国土交通省は2月3日、建設産業における女性活躍・定着促進に向けた検討会を開き、実行計画案を公表した。計画の基本的な考え方として、まずはトップである経営者層の意識を変えた上で、現場で働くすべての労働者の意識を変え、建設従事者にとって魅力的な産業にすることが必要であるとしている。
2024年12月末現在、建設業に従事する女性は約88万人。管理的職業・事務従事者が66%を占める一方で、技術者は3.4%、技能者は14.8%と低い水準となっている。

建設業における女性就業者の推移(資料より引用)
官民あげて取組を実施
新たな実行計画では、官民をあげて取り組むポイントとして、①建設産業の魅力向上・発信、②働きやすい現場の実現、③女性活躍・定着促進に向けた取組の裾野拡大―を重点項目として挙げた。
①建設産業の魅力向上・発信では、女性に限らず、すべての人が働きやすい建設産業になるために意識改革を行うことに重点を置いた。
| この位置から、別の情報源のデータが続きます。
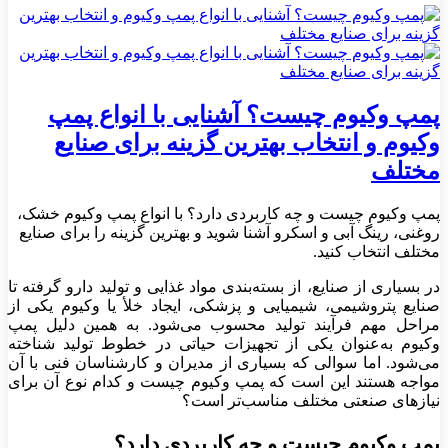
پمپ وکیوم چیست؟ آشنایی با انواع پمپ
وکیوم و انتخاب بهترین گزینه برای صنایع
مختلف
پمپ وکیوم چیست و چه کاربردی دارد؟ با انواع پمپ وکیوم خشک،
روغنی، رینگ آبی و اسکرو آشنا شوید و بهترین گزینه را برای صنایع
مختلف انتخاب کنید.
در بسیاری از صنایع، از بسته‌بندی مواد غذایی و تولید دارو گرفته تا
صنایع پتروشیمی، شیمیایی و پزشکی، ایجاد خلأ یا وکیوم یکی از
مراحل مهم فرآیند تولید محسوب می‌شود. به همین دلیل پمپ
وکیوم به‌عنوان یکی از تجهیزات حیاتی در خطوط تولید شناخته
می‌شود. اما سوالی که بسیاری از مدیران و کارشناسان فنی با آن
مواجه هستند این است که پمپ وکیوم چیست و کدام نوع آن برای
نیازهای صنعتی مختلف مناسب‌تر است؟
پمپ وکیوم چیست و چه کاربردی دارد؟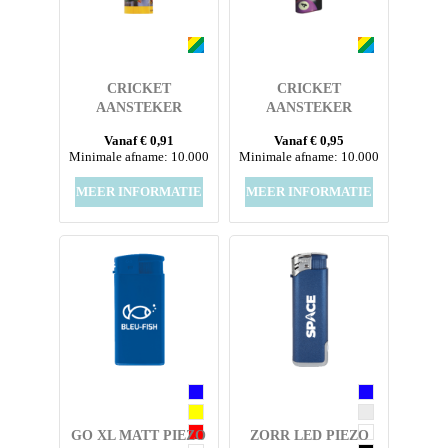
CRICKET
CRICKET
AANSTEKER
AANSTEKER
ORIGINAL
ORIGINAL ZWARTE
Vanaf € 0,91
Vanaf € 0,95
ZILVERKLEURIGE
KAP MET ALL OVER
Minimale afname: 10.000
Minimale afname: 10.000
KAP MET ALL OVER
FULL COLOUR
FULL COLOUR
SLEEVE
MEER INFORMATIE
MEER INFORMATIE
SLEEVE
GO XL MATT PIEZO
ZORR LED PIEZO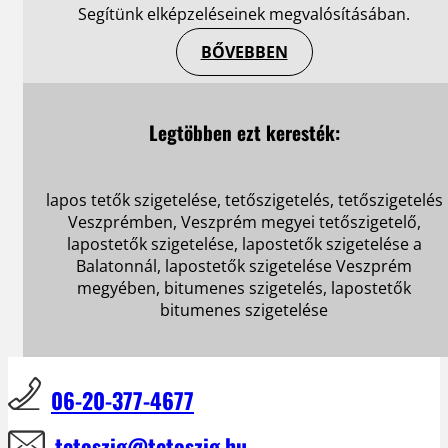
Segítünk elképzeléseinek megvalósításában.
BŐVEBBEN
Legtöbben ezt keresték:
lapos tetők szigetelése, tetőszigetelés, tetőszigetelés
Veszprémben, Veszprém megyei tetőszigetelő,
lapostetők szigetelése, lapostetők szigetelése a
Balatonnál, lapostetők szigetelése Veszprém
megyében, bitumenes szigetelés, lapostetők
bitumenes szigetelése
06-20-377-4677
tetoszig@tetoszig.hu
具体的な取り組みとして、仕事と家庭の両立を可能とする制度など、柔軟な働き方やスキルアップのできる環境整備などに取り組む。その上でターゲット別の戦略的な広報などを行い、建設産業の魅力を発信する。
②働きやすい現場の実現では、現場で働く女性を支援するため、ハード・ソフト両面からの環境整備を実施。ハード面では、快適トイレや更衣室の整備、女性向け作業服の導入や女性でも扱いやすい機械の開発などを進める。ソフト面では、就業時間への配慮として、適正工期の確保や朝礼運営の見直しを図る。現場でのハラスメント防止対策にも取り組む。
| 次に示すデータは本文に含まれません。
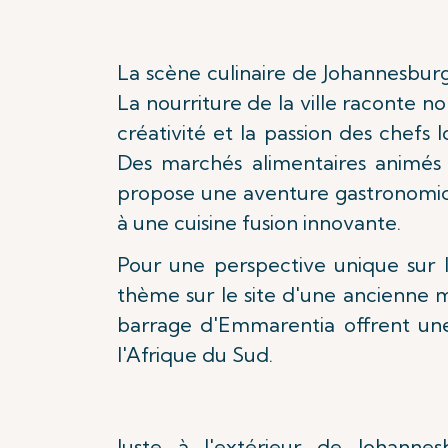
La scène culinaire de Johannesbur
La nourriture de la ville raconte 
créativité et la passion des chefs
Des marchés alimentaires animés
propose une aventure gastronomiqu
à une cuisine fusion innovante.
Pour une perspective unique sur l
thème sur le site d'une ancienne m
barrage d'Emmarentia offrent une re
l'Afrique du Sud.
Juste à l'extérieur de Johannes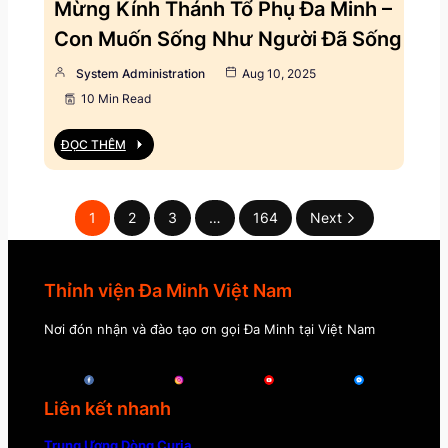
Mừng Kính Thánh Tổ Phụ Đa Minh –
Con Muốn Sống Như Người Đã Sống
System Administration
Aug 10, 2025
10 Min Read
ĐỌC THÊM
1
2
3
…
164
Next
Thỉnh viện Đa Minh Việt Nam
Nơi đón nhận và đào tạo ơn gọi Đa Minh tại Việt Nam
Liên kết nhanh
Trung Ương Dòng Curia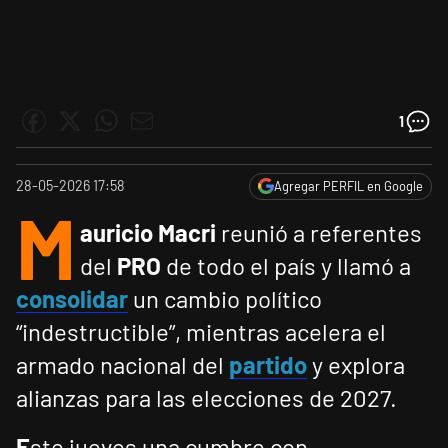
1
28-05-2026 17:58
Agregar PERFIL en Google
M
auricio Macri
reunió a referentes
del
PRO
de todo el país y llamó a
consolidar
un cambio político
“indestructible”, mientras acelera el
armado nacional del
partido
y explora
alianzas para las elecciones de 2027.
E
ste jueves una cumbre con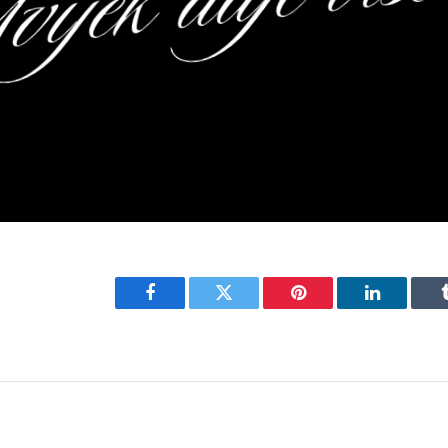
Facebook
Twitter
Pinterest
LinkedIn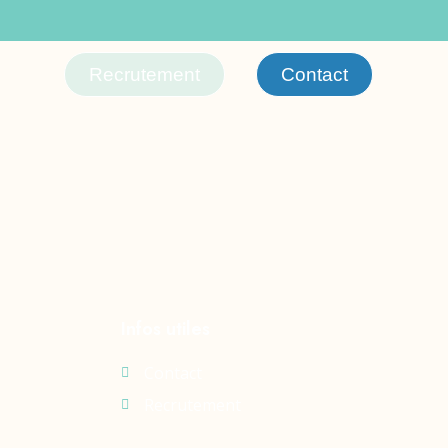
Recrutement
Contact
Infos utiles
Contact
Recrutement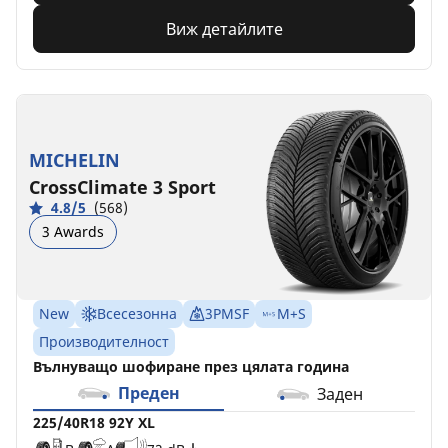
Виж детайлите
MICHELIN
CrossClimate 3 Sport
4.8/5
(568)
3 Awards
New
Всесезонна
3PMSF
M+S
Производителност
Вълнуващо шофиране през цялата година
Преден
Заден
225/40R18 92Y XL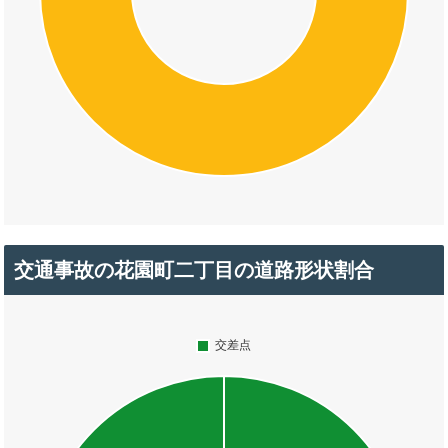
交通事故の花園町二丁目の道路形状割合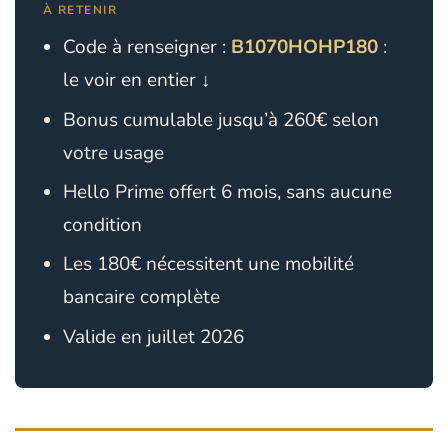
À RETENIR
Code à renseigner :
B1070HOHP180
:
le voir en entier ↓
Bonus cumulable jusqu’à 260€ selon
votre usage
Hello Prime offert 6 mois, sans aucune
condition
Les 180€ nécessitent une mobilité
bancaire complète
Valide en juillet 2026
③女性活躍・定着促進に向けた取組の裾野拡大では、「建設産業女性定着支援ネットワーク」への参加団体の協力により、業界団体との連携や女性のための相談体制を強化する。さらにフォローアップを行うことで、計画の実行性を確保する。
現在、建設産業女性定着支援ネットワークに参加しているのは33都府県・38団体。まだ参加団体のない北海道、山形、栃木など14道県の団体に対しても、参加を呼び掛けている。